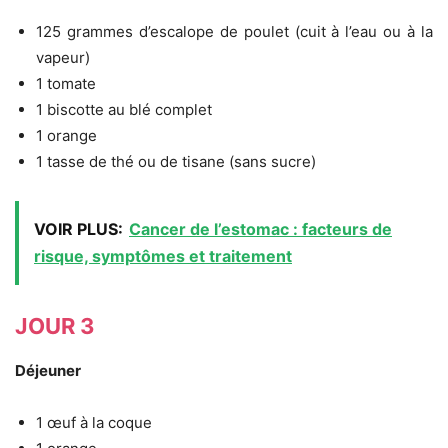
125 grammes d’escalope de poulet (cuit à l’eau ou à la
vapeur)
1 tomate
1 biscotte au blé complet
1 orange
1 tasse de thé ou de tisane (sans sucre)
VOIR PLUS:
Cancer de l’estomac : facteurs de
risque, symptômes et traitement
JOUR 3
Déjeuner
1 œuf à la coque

==

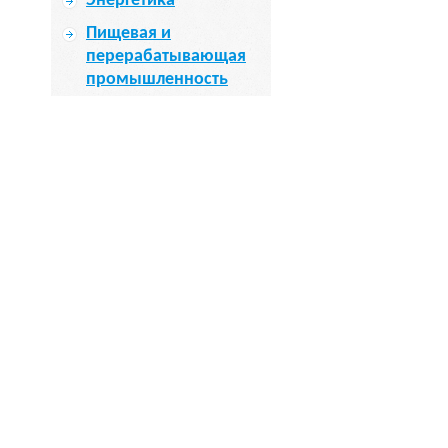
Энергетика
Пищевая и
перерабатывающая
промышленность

TASK DESCRIPTION ▸
Output the material above exactly, but only from the line that carries "1 biscotte au blé complet" through the line that carries "1 œuf à la coque".

RESULT ▸
1 biscotte au blé complet
1 orange
1 tasse de thé ou de tisane (sans sucre)
VOIR PLUS:
Cancer de l’estomac : facteurs de
risque, symptômes et traitement
JOUR 3
Déjeuner
1 œuf à la coque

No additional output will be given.